Ashcroft told the commission. Next, the dagger: “Full disclosure
compels me to inform you that its author is a member of this
Commission.”
Ashcroft did not need to name names for all to know that he had
just outed Jamie Gorelick, the long-time number two in the Clinton
Justice Department and one of the most transparently partisan
Democrats on the 9/11 commission.
Not only did Ashcroft add to the growing pressure on Gorelick to
testify before the commission rather than serve on it, specifically
about what she and the administration she served failed to do about
terrorism. Above all, he discredited her in the eyes of her
fellow commissioners. Clearly she had never informed them of
this memorandum. Now they were caught by surprise and made to look
foolish.
One could detect the power of Ashcroft’s bombshell in the
subsequent questioning. Richard Ben-Veniste’s edge turned to smarm.
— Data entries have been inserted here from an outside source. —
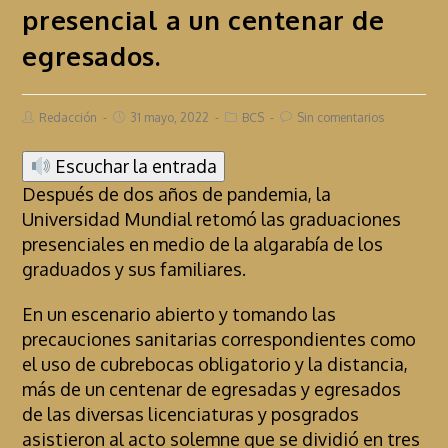
presencial a un centenar de
egresados.
Redacción
31 mayo, 2022
BCS
Sin comentarios
Escuchar la entrada
Después de dos años de pandemia, la
Universidad Mundial retomó las graduaciones
presenciales en medio de la algarabía de los
graduados y sus familiares.
En un escenario abierto y tomando las
precauciones sanitarias correspondientes como
el uso de cubrebocas obligatorio y la distancia,
más de un centenar de egresadas y egresados
de las diversas licenciaturas y posgrados
asistieron al acto solemne que se dividió en tres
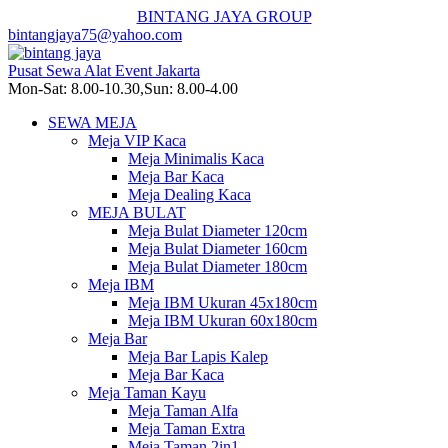
BINTANG JAYA GROUP
bintangjaya75@yahoo.com
Pusat Sewa Alat Event Jakarta
Mon-Sat: 8.00-10.30,Sun: 8.00-4.00
SEWA MEJA
Meja VIP Kaca
Meja Minimalis Kaca
Meja Bar Kaca
Meja Dealing Kaca
MEJA BULAT
Meja Bulat Diameter 120cm
Meja Bulat Diameter 160cm
Meja Bulat Diameter 180cm
Meja IBM
Meja IBM Ukuran 45x180cm
Meja IBM Ukuran 60x180cm
Meja Bar
Meja Bar Lapis Kalep
Meja Bar Kaca
Meja Taman Kayu
Meja Taman Alfa
Meja Taman Extra
Meja Taman 2in1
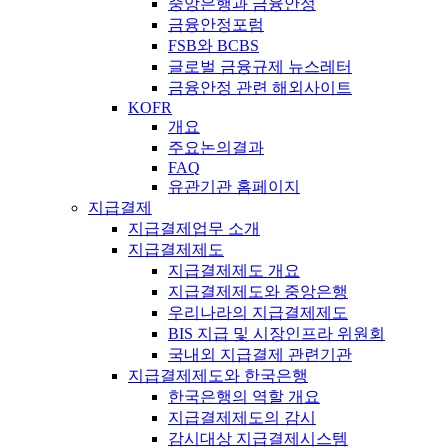
중앙은행과 금융안정
금융안정포럼
FSB와 BCBS
글로벌 금융규제 뉴스레터
금융안정 관련 해외사이트
KOFR
개요
주요논의결과
FAQ
유관기관 홈페이지
지급결제
지급결제업무 소개
지급결제제도
지급결제제도 개요
지급결제제도와 중앙은행
우리나라의 지급결제제도
BIS 지급 및 시장인프라 위원회
국내외 지급결제 관련기관
지급결제제도와 한국은행
한국은행의 역할 개요
지급결제제도의 감시
감시대상 지급결제시스템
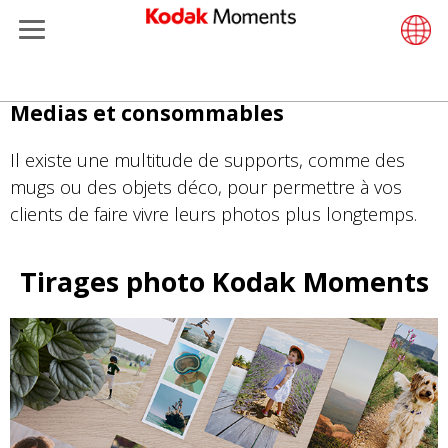
Retailers
Menu
Product Portfolio
ments
rtfolio
Retail Software
Support
LittlePix
Photogr
Wesley 
Contact
Single 
Submit o
Additiona
Aller
Medias et consommables
Printers
Remote 
In-Store
About U
Submit 
Professi
Gravure 
au
contenu
Il existe une multitude de supports, comme des
et Management
Cabinets
Out-of-S
Resourc
Professi
principal
mugs ou des objets déco, pour permettre à vos
clients de faire vivre leurs photos plus longtemps.
hers
Printing Software
Film
Everyday
eisure
Prints API
Film Fin
Tirages photo
Kodak Moments
anufacturing
Media and Consumables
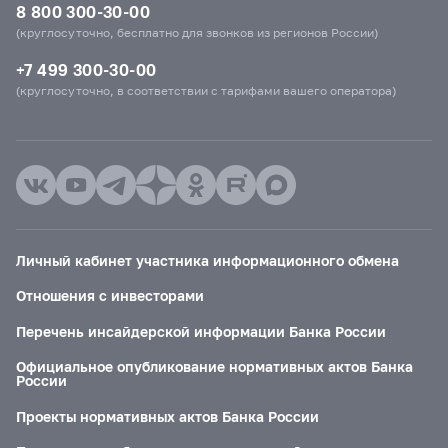
8 800 300-30-00
(круглосуточно, бесплатно для звонков из регионов России)
+7 499 300-30-00
(круглосуточно, в соответствии с тарифами вашего оператора)
Личный кабинет участника информационного обмена
Отношения с инвесторами
Перечень инсайдерской информации Банка России
Официальное опубликование нормативных актов Банка
России
Проекты нормативных актов Банка России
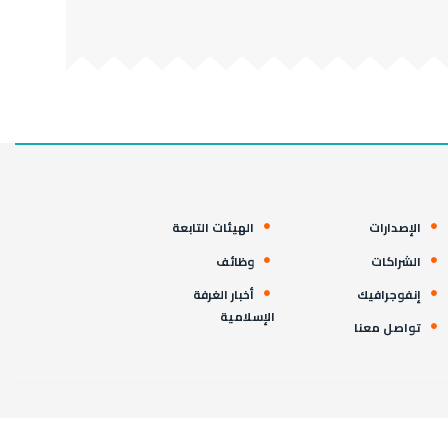
الإصدارات
الهيئات التابعة
الشراكات
وظائف
إنفوجرافيك
أخبار الغرفة
الإسلامية
تواصل معنا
He greeted the two surprise guests who had accompanied Ashcroft to
the hearing, his respected former deputy Larry Thompson and
Solicitor General Ted Olson. Ben-Veniste referred to him as “Mr.
Olson,” and offered renewed condolences on the death of Barbara
Olson on 9/11. With Olson on Ashcroft’s side, there was no way he
could look bad.
Ben-Veniste’s only pointed question proved an embarrassment,
repeating as it did morning press stories fed by Democrat leaks to
the effect that Ashcroft would be asked about why he had started
flying in government planes and not commercially before 9/11. When
Ashcroft replied that all his personal flying had continued to be
done commercially, as was his wife’s, Ben-Veniste was left
red-faced, grasping at a dwindling number of straws.
But he couldn’t have been more red-faced than Gorelick.
Initially she tried mouthing denials to fellow commissioners that
she was author of the memo. But when a copy was handed to her,
listing her as initialed author, she had nowhere to hide.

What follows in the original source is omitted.